Bagiku pagi hanya formalitas, yang akan terus bangun ke permukaan langit tanpa jera. Dan malam terlahir hanya untuk mendampinginya, memberinya waktu untuk sejenak menidurkan sinarnya. Tapi aku tahu seseorang yang tidak menganggapnya begitu. 

Satu lagi malam kulewati, dan sekali lagi aku berusaha untuk menyibak selimut kegelapan yang menyelimuti bumi, hanya untuk melihat matahariku terbit. Tapi tidak. Pagi telah lama membuka matanya. Sinarnya menyusup anggun melewati bingkai jendelamu, meninggalkan bayang-bayang pucat di lantai kamarmu. Dan kau di sana. Wajahmu bahkan lebih pucat dari bayang-bayang itu.

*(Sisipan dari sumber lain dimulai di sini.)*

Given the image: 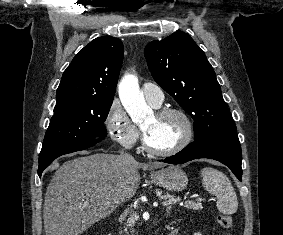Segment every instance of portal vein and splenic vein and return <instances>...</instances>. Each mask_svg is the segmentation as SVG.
<instances>
[{"instance_id": "portal-vein-and-splenic-vein-1", "label": "portal vein and splenic vein", "mask_w": 283, "mask_h": 235, "mask_svg": "<svg viewBox=\"0 0 283 235\" xmlns=\"http://www.w3.org/2000/svg\"><path fill=\"white\" fill-rule=\"evenodd\" d=\"M179 200H180L179 197H178V198H172L171 200L165 201V202H163L162 204H163V205H167V204L170 203V202H175V201H179Z\"/></svg>"}]
</instances>
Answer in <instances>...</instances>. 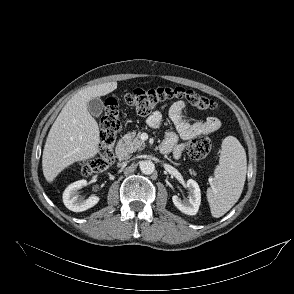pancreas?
Returning a JSON list of instances; mask_svg holds the SVG:
<instances>
[{
	"mask_svg": "<svg viewBox=\"0 0 294 294\" xmlns=\"http://www.w3.org/2000/svg\"><path fill=\"white\" fill-rule=\"evenodd\" d=\"M126 149L132 153L137 150H142L145 147V142L140 139V133L136 135L135 132H131L125 135ZM191 174L195 175V171H191Z\"/></svg>",
	"mask_w": 294,
	"mask_h": 294,
	"instance_id": "pancreas-1",
	"label": "pancreas"
}]
</instances>
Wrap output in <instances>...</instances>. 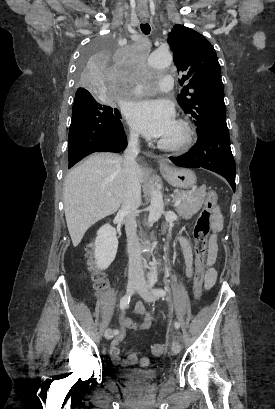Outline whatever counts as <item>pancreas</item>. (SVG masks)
Listing matches in <instances>:
<instances>
[{
  "instance_id": "cf45deb5",
  "label": "pancreas",
  "mask_w": 275,
  "mask_h": 409,
  "mask_svg": "<svg viewBox=\"0 0 275 409\" xmlns=\"http://www.w3.org/2000/svg\"><path fill=\"white\" fill-rule=\"evenodd\" d=\"M206 196V188H200V190H194V192H189V190H177L174 200L180 198L181 202L176 211L179 217L182 219H191L192 215L200 211Z\"/></svg>"
}]
</instances>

Kalau memang pagi adalah awal, kenapa kau masih juga berkelana dalam mimpimu? Kenapa kau masih juga membiarkanku duduk diam dalam ruang kesunyian tanpa pijar dari bola matamu? Sambil terus menantimu berkata, ”Selamat pagi”.

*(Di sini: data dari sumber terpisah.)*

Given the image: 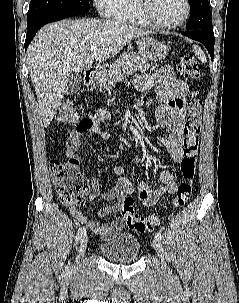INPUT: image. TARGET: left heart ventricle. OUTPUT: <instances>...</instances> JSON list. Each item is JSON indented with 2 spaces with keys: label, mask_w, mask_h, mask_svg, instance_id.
<instances>
[{
  "label": "left heart ventricle",
  "mask_w": 239,
  "mask_h": 303,
  "mask_svg": "<svg viewBox=\"0 0 239 303\" xmlns=\"http://www.w3.org/2000/svg\"><path fill=\"white\" fill-rule=\"evenodd\" d=\"M185 14L183 0H154L152 15L163 24L178 22Z\"/></svg>",
  "instance_id": "1"
}]
</instances>
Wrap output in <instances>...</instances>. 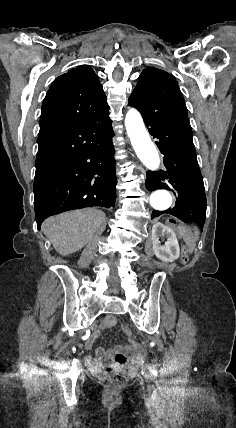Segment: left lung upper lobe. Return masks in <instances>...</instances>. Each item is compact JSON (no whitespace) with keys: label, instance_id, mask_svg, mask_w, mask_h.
<instances>
[{"label":"left lung upper lobe","instance_id":"obj_1","mask_svg":"<svg viewBox=\"0 0 236 428\" xmlns=\"http://www.w3.org/2000/svg\"><path fill=\"white\" fill-rule=\"evenodd\" d=\"M129 105L137 108L143 118L166 119L191 129L183 95L175 77L147 67L129 97Z\"/></svg>","mask_w":236,"mask_h":428}]
</instances>
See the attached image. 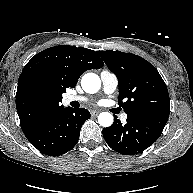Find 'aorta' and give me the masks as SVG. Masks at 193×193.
<instances>
[{
	"instance_id": "aorta-1",
	"label": "aorta",
	"mask_w": 193,
	"mask_h": 193,
	"mask_svg": "<svg viewBox=\"0 0 193 193\" xmlns=\"http://www.w3.org/2000/svg\"><path fill=\"white\" fill-rule=\"evenodd\" d=\"M81 86L86 93L94 94L100 90L101 80L95 73H86L81 79ZM113 120V115L109 112H102L98 116V123L103 127H110Z\"/></svg>"
}]
</instances>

Seharusnya aku tahu. Aku telah mengenalmu cukup lama untuk tahu bahwa kau orang yang adil. Selalu adil. Bahkan pada matahari dan bulan. Bagimu tidak ada hal yang dapat mengaturmu untuk apa pun. Tidak juga untuk bangun dan tidur. Tidak juga untuk menentukan mana yang awal dan mana yang akhir.

***

”Kau tahu?”

Hari itu kau genap 12 tahun dan alam seolah ikut merayakannya bersamamu. Langit mengenakan birunya yang terbaik dengan selaput tipis awan yang menggantung menghiasinya. Matahari tidak terhalang apa pun untuk menyampaikan cahayanya yang paling cemerlang, hanya untukmu. Bahkan malam juga mengistimewakanmu. Gaun kegelapan langit berkilau dalam rimba bintang, berpendar dalam keheningan yang kau cintai, ditemani bulan yang menjadi lentera pribadimu.

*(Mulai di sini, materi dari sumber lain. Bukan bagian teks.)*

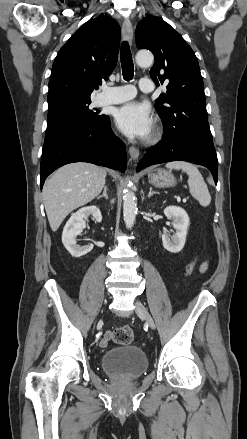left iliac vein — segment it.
Wrapping results in <instances>:
<instances>
[{"instance_id":"4c4485c4","label":"left iliac vein","mask_w":247,"mask_h":439,"mask_svg":"<svg viewBox=\"0 0 247 439\" xmlns=\"http://www.w3.org/2000/svg\"><path fill=\"white\" fill-rule=\"evenodd\" d=\"M135 306L137 315L145 320L151 329H155V322L146 307L140 301H136Z\"/></svg>"}]
</instances>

”Ayah memberikan tempat ini untukku!” Napasmu terengah-engah, dinginnya malam tak sanggup menahan peluh untuk membasahi wajahmu. Tapi aku tahu ada kebahagiaan yang tak terkira membuncah dalam dadamu. Terlalu besar untuk diungkapkan dalam kata, terlalu indah untuk ditorehkan dalam aksara. Tapi senyummu meneriakkannya dengan lantang. ”Dulu ini tempat bermain ayah saat kecil,” kau mulai bercerita.

Aku duduk di sampingmu, di bawah pohon besar yang memayungi kita dengan lengan-lengan dahannya yang kokoh. Dedaunannya bergemerisik merdu ditiup angin malam. Dan kudengarkan kau bercerita.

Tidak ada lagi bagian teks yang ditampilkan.